As I was watching, I was thinking, why are there girls in underpants ruining this Harry Styles concert?
Be that as it may, I never watch the show. Seriously. I feel like I have moral reasons against watching a bunch of skinny girls, in underwear parade around to catchy hit songs.
While watching, I was asking myself a few questions. Why do women watch this?
Sophomore Alexandra Gautier said that she never watches the shows.“It’s not practical underwear, and I also think that it gives off a very negative body image,” said Gautier.
Setting aside the fact that I am poor, I would never buy a fishnet catsuit or a garter belt that attached to my thigh-high boots. Putting aside my prejudices against girls (that are skinnier than me) walking around with their bouncy hair (looking prettier than me) in underpants (that I’m too broke to even think about buying), I guess I can see why women might put up with being tortured.
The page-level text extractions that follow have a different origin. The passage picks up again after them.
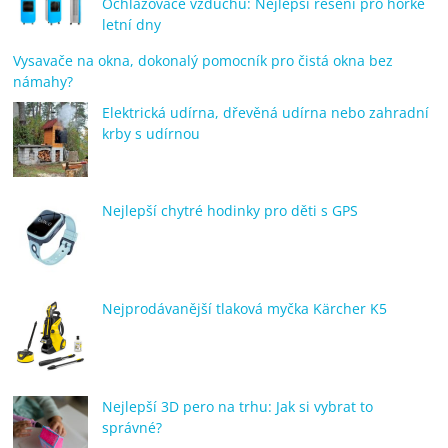
Ochlazovače vzduchu: Nejlepší řešení pro horké
letní dny
Vysavače na okna, dokonalý pomocník pro čistá okna bez
námahy?
Elektrická udírna, dřevěná udírna nebo zahradní
krby s udírnou
Nejlepší chytré hodinky pro děti s GPS
Nejprodávanější tlaková myčka Kärcher K5
Nejlepší 3D pero na trhu: Jak si vybrat to
správné?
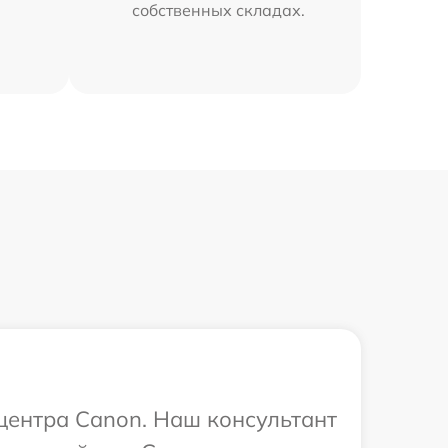
собственных складах.
 центра Canon. Наш консультант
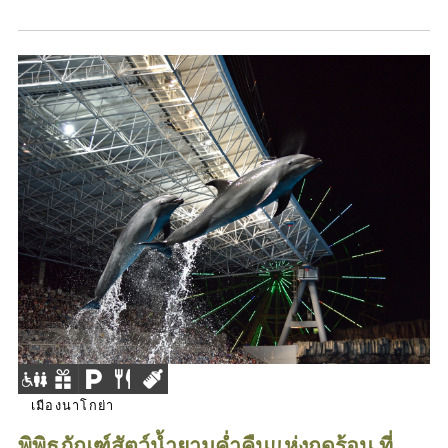
เมืองนาโกย่า
พิพิธภัณฑ์สัตว์น้ำยามค่ำคืนแห่งฤดูร้อน ที่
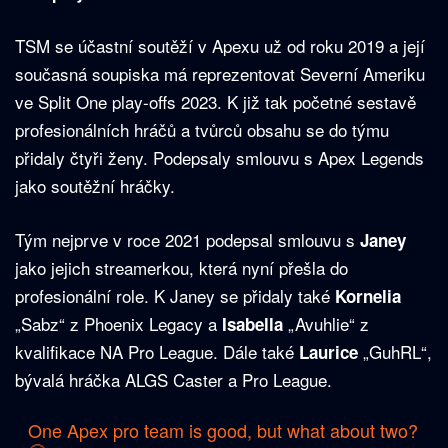
TSM se účastní soutěží v Apexu už od roku 2019 a její
současná soupiska má reprezentovat Severní Ameriku
ve Split One play-offs 2023. K již tak početné sestavě
profesionálních hráčů a tvůrců obsahu se do týmu
přidaly čtyři ženy. Podepsaly smlouvu s Apex Legends
jako soutěžní hráčky.
Tým nejprve v roce 2021 podepsal smlouvu s
Janey
jako jejich streamerkou, která nyní přešla do
profesionální role. K Janey se přidaly také
Kornelia
„Sabz“ z Phoenix Legacy a
„Avuhlie“ z
Isabella
kvalifikace NA Pro League. Dále také
„GuhRL“,
Laurice
bývalá hráčka ALGS Caster a Pro League.
One Apex pro team is good, but what about two?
Junior Kiah Coflin said, “I’m obsessed with Victoria’s Secret. I think that it’s a form of entertainment, you know, with the entertainers performing while the models are walking. You get to see the wings that cost hundreds and hundreds of dollars to create, the boots that were hand painted. I think it’s art.”
Looking objectively, I guess it is art. The detailed embroidery on some of the pieces, along with the makeup and the accessories, the whole thing really is just art. I mean, it’s art that makes me want to stop eating tendies and fries and spend all of my time in the gym, but art nonetheless.
I really do believe that it boils down to one key point that is always easy for us to forget: These girls, some of them even younger than us, get paid to work out constantly, go on extreme diets and maintain their impossibly svelte physiques. We are not lingerie models, and most of us will never walk in a fashion show, but we are still going to get somewhere. It just won’t be the end of a runway, and that’s okay.